4 Website Mistakes Your Business Can’t Afford

When was the last time you hit the refresh button on your website? If you haven’t put effort into an upgrade since late 2019, you may be sabotaging the success of your business.

About 2.5 years is the longest you should go without upgrading and modernizing your site, according to some digital marketing experts. Depending on your industry and the competition, you may want to review your website even more frequently.

In most cases, this makes sense. Consumer behaviors change quickly and without warning, which means your audience may want and expect a different user experience today than a year ago. For example, 62% of people told HubSpot that one of their top concerns was be able to find contact details easily. Nearly a third of users said they place great importance on a brand’s “About” page. These answers might surprise you, especially because these aspects of your site are probably not the ones you focus on the most.

The thing is, you want your website to look clean, fresh, and authentic for a modern audience. A simple way to do this is to avoid all the pitfalls that have earned other companies bad ratings for lousy sites. Below are some of the most common website faux pas and how to avoid them.

Mistake 1: Neglecting to create a content migration plan.

Perhaps you are planning to create a new website. A complete overhaul might make sense for some businesses looking to rebrand, but it’s important to stay on top of the links so nothing gets overlooked during the move. You can make this easier by ensuring you have a comprehensive content migration plan in place.

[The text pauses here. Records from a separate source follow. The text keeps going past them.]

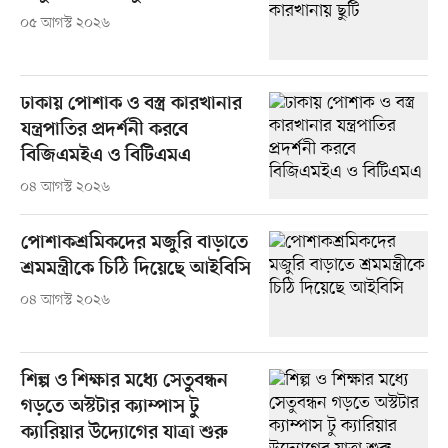
০৫ আগস্ট ২০২৬
ঢাকায় পোশাক ও বস্ত্র কারখানার
যন্ত্রপাতির প্রদর্শনী করবে
বিজিএমইএ ও বিটিএমএ
০৪ আগস্ট ২০২৬
পোশাকশ্রমিকদের মজুরি বাড়াতে
শ্রমমন্ত্রীকে চিঠি দিয়েছে আইবিসি
০৪ আগস্ট ২০২৬
শিল্প ও শিক্ষার মধ্যে সেতুবন্ধন
গড়তে অস্টটার ক্যাম্পাস টু
ক্যারিয়ার উদ্যোগের যাত্রা শুরু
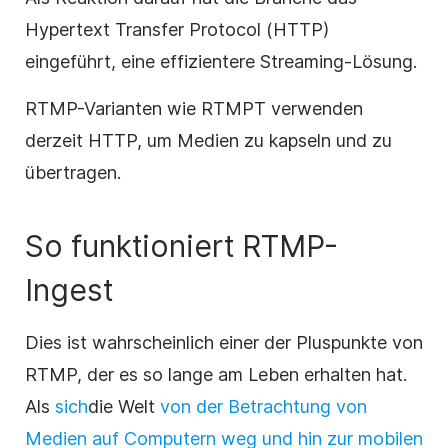
Hypertext Transfer Protocol (HTTP)
eingeführt, eine effizientere Streaming-Lösung.
RTMP-Varianten wie RTMPT verwenden
derzeit HTTP, um Medien zu kapseln und zu
übertragen.
So funktioniert RTMP-
Ingest
Dies ist wahrscheinlich einer der Pluspunkte von
RTMP, der es so lange am Leben erhalten hat.
Als
sich
die Welt
von der Betrachtung von
Medien auf Computern weg und hin zur mobilen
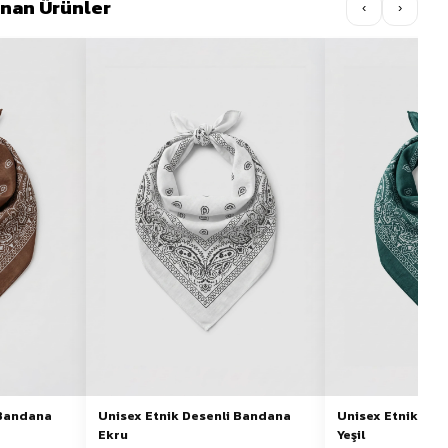
lınan Ürünler
‹
›
 Bandana
Unisex Etnik Desenli Bandana
Unisex Etnik Des
Ekru
Yeşil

Rick Bodey, CMO and partner at digital marketing agency Ezzey, is candid when talking about the importance of protecting your best content. As Bodey explains, “Content is king and Google is blind. Every piece of content on your website needs to be assessed and migrated or removed altogether. The number one reason people see a huge, sometimes temporary, drop in traffic is that their main content has changed and Google is trying to figure out where they should be online again.

To start the process, create a spreadsheet with all your current web pages and find out which ones are generating the most traffic. Then, work with your website designer to seamlessly move these pages when your new site goes live. This way you will be less likely to see a major drop in traffic.

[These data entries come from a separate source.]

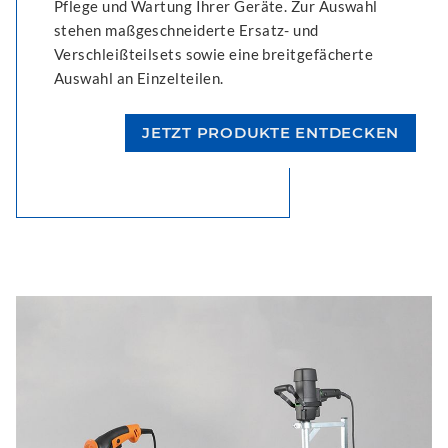
Pflege und Wartung Ihrer Geräte. Zur Auswahl
stehen maßgeschneiderte Ersatz- und
Verschleißteilsets sowie eine breitgefächerte
Auswahl an Einzelteilen.
JETZT PRODUKTE ENTDECKEN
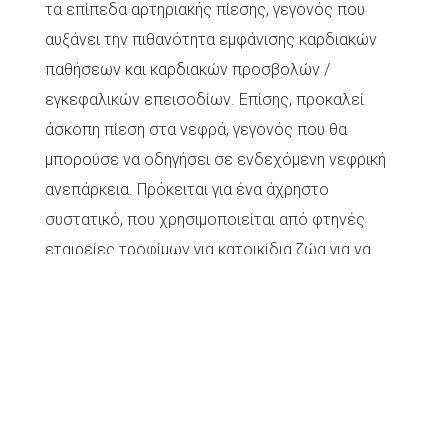
τα επίπεδα αρτηριακής πίεσης, γεγονός που
αυξάνει την πιθανότητα εμφάνισης καρδιακών
παθήσεων και καρδιακών προσβολών /
εγκεφαλικών επεισοδίων. Επίσης, προκαλεί
άσκοπη πίεση στα νεφρά, γεγονός που θα
μπορούσε να οδηγήσει σε ενδεχόμενη νεφρική
ανεπάρκεια. Πρόκειται για ένα άχρηστο
συστατικό, που χρησιμοποιείται από φτηνές
εταιρείες τροφίμων για κατοικίδια ζώα για να
τους επιτρέψει να συνεχίσουν να κάνουν
«εύγευστο» φαγητό.
-BHT και BHA.
Πρόκειται για συντηρητικά (κατατάσσονται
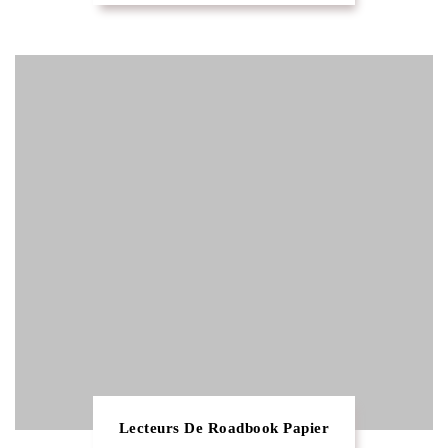
Lecteurs De Roadbook Papier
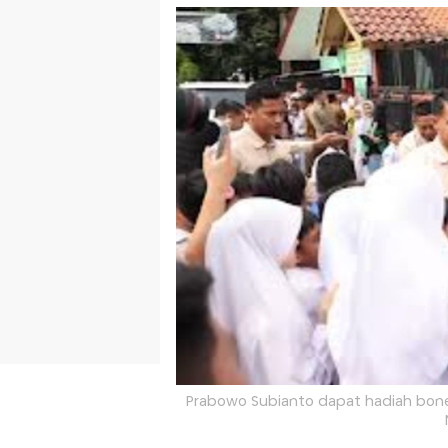
Prabowo Subianto dapat hadiah boneka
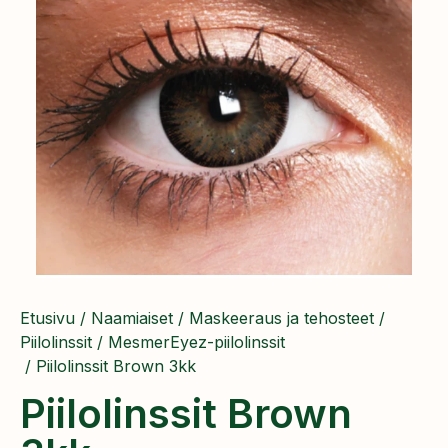
Etusivu
/
Naamiaiset
/
Maskeeraus ja tehosteet
/
Piilolinssit
/
MesmerEyez-piilolinssit
/ Piilolinssit Brown 3kk
Piilolinssit Brown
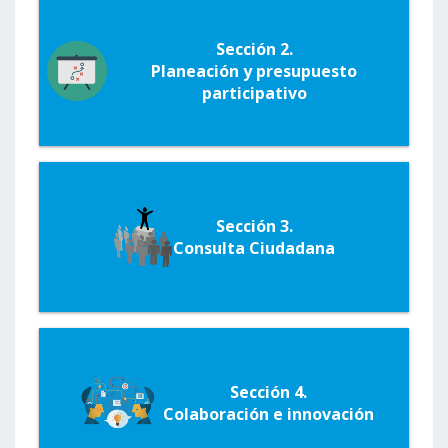
Sección 2.
Planeación y presupuesto
participativo
Sección 3.
Consulta Ciudadana
Sección 4.
Colaboración e innovación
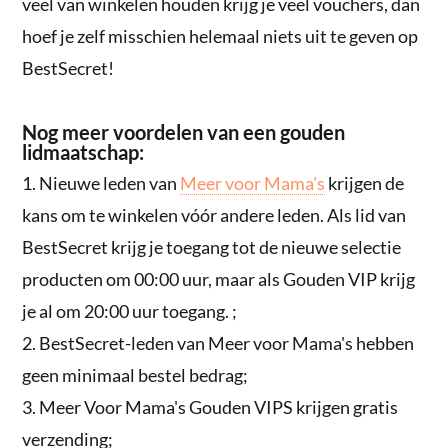
veel van winkelen houden krijg je veel vouchers, dan
hoef je zelf misschien helemaal niets uit te geven op
BestSecret!
Nog meer voordelen van een gouden
lidmaatschap:
1. Nieuwe leden van
Meer voor Mama's
krijgen de
kans om te winkelen vóór andere leden. Als lid van
BestSecret krijg je toegang tot de nieuwe selectie
producten om 00:00 uur, maar als Gouden VIP krijg
je al om 20:00 uur toegang. ;
2. BestSecret-leden van Meer voor Mama's hebben
geen minimaal bestel bedrag;
3. Meer Voor Mama's Gouden VIPS krijgen gratis
verzending;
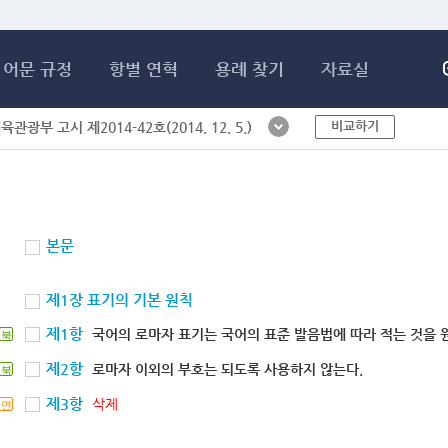
메인콘텐츠 바로가기
어문 규정
항별 연혁
용례 찾기
자료실
비교하기
체육관광부 고시 제2014-42호(2014. 12. 5.)
본문
제1장 표기의 기본 원칙
제1항
국어의 로마자 표기는 국어의 표준 발음법에 따라 적는 것을 
북
제2항
로마자 이외의 부호는 되도록 사용하지 않는다.
북
제3항
삭제
연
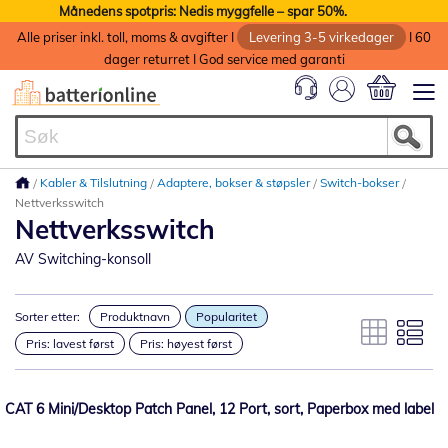
Månedens spotpris: Nedis myggfelle – spar 50%.
Alle priser inkl. toll, moms & avgifter I
Levering 3-5 virkedager
I 60
dager returret I God service med garanti
Min handlek
Kabler & Tilslutning
Adaptere, bokser & støpsler
Switch-bokser
Nettverksswitch
Nettverksswitch
AV Switching-konsoll
Sorter etter:
Produktnavn
Popularitet
Pris: lavest først
Pris: høyest først
CAT 6 Mini/Desktop Patch Panel, 12 Port, sort, Paperbox med label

Mistake 2: Not prioritizing website maintenance.

Whether or not you embark on a complete website overhaul, you need to maintain your website. This is not a “set it and forget it” part of your toolbox. On the contrary, your website should constantly grow and evolve, especially if you update it with new blog posts or product pages.

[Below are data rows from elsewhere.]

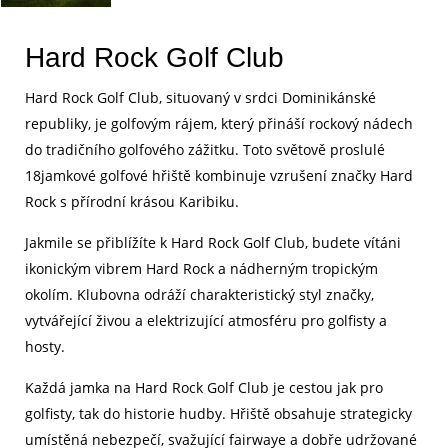
Hard Rock Golf Club
Hard Rock Golf Club, situovaný v srdci Dominikánské
republiky, je golfovým rájem, který přináší rockový nádech
do tradičního golfového zážitku. Toto světově proslulé
18jamkové golfové hřiště kombinuje vzrušení značky Hard
Rock s přírodní krásou Karibiku.
Jakmile se přiblížíte k Hard Rock Golf Club, budete vítáni
ikonickým vibrem Hard Rock a nádherným tropickým
okolím. Klubovna odráží charakteristický styl značky,
vytvářející živou a elektrizující atmosféru pro golfisty a
hosty.
Každá jamka na Hard Rock Golf Club je cestou jak pro
golfisty, tak do historie hudby. Hřiště obsahuje strategicky
umístěná nebezpečí, svažující fairwaye a dobře udržované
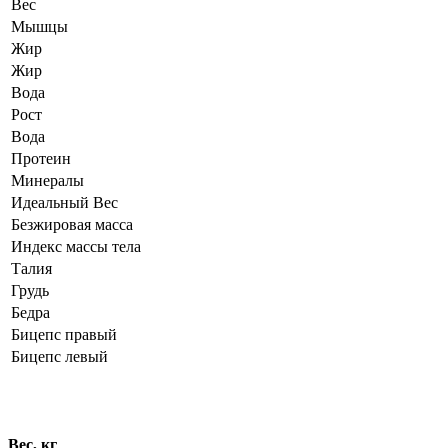
Вес
Мышцы
Жир
Жир
Вода
Рост
Вода
Протеин
Минералы
Идеальный Вес
Безжировая масса
Индекс массы тела
Талия
Грудь
Бедра
Бицепс правый
Бицепс левый
Динамика показателей
Вес, кг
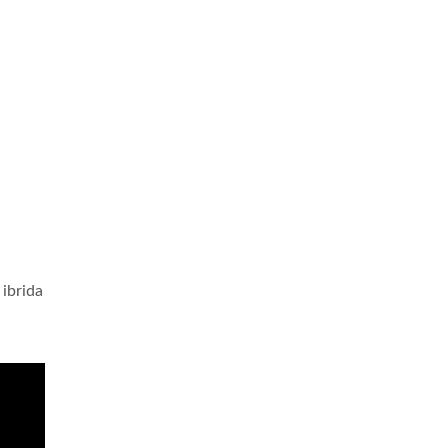
 ibrida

Routine maintenance can also help you identify issues like the dreaded slow-loading page. How slow is it? Business.com reports that most consumers won’t stay longer than three seconds when viewing sites on their devices. Therefore, you want to improve the loading speed of your pages in order to have the best chance of making a good first impression.

As part of maintaining your website, Casey Rowland, VP of Marketing for Newfold Digital, recommends looking for broken links. Although the process may seem difficult, Rowland explains that it is quite simple. “Finding broken links is actually easier than you think,” he writes. “There are many free tools available that automatically check websites for broken links, such as Google Search Console (which offers many other useful features to boot).” In other words, there’s no reason to have a site full of 404 errors when these simple tools exist to help keep your website in top shape.

Mistake 3: Using Facebook instead of a website.

Have you thought that your Facebook business page could serve as a business website? You are not alone, but you are in the minority. A Top Design Firms survey shows that 27% of organizations do not have a site.

It may seem like a cost-effective way to save money, but it’s costing you money in the long run. Why? Your Facebook page gets SEO power for Facebook, not for your business. Sure, you might be able to get some traffic, but you have to work really hard to get smaller results. Also, you don’t get all the benefits of a website. These include the ability to have a blog, run your e-commerce business your way, and guide visitors through pre-planned journeys designed to turn them into customers or clients.

Unless you have all the business you can handle, get yourself a URL. Then find someone who can help you design a site. Alternatively, you may feel comfortable creating a very basic one yourself. Either way, you’ll be better off with a unique website for your business.

Mistake 4: Not verifying your site on a variety of devices.

Today, most consumers are taking an omnichannel approach to discovering, investigating, and supporting brands. McKinsey figures show that a third of buyers make regular omnichannel purchases routes. And the younger the generation of your target market, the more likely they’ll be using multiple devices, channels, and platforms before giving you their financial or personal information.

You’ve probably taken an omnichannel route yourself. Maybe you saw an advertisement for a product while watching your favorite Peacock show. You typed the product name into your phone and dug a bit. Then you forgot everything when your show came back. The next day, you remember the product again and decide to jump to your desktop to see the site you were viewing on mobile. But what if the site looks clunky or weird? As a result, you are less enchanted and more annoyed.

Your website should look good on all browsers no matter what. Do your due diligence and view all of your pages on a variety of devices. If you have hundreds of pages, start with the top performing ones, because those are the ones that appeal to you the most. Knowing what others are seeing is key to being able to resolve issues before they derail your brand image.

The website you reveal to the public acts as your digital storefront, for better or for worse. Just make sure it’s always for the best by keeping it up to date and making sure your content is easily digestible across multiple devices. Your consumers will thank you and your business can rest easy knowing that its website is running at its best.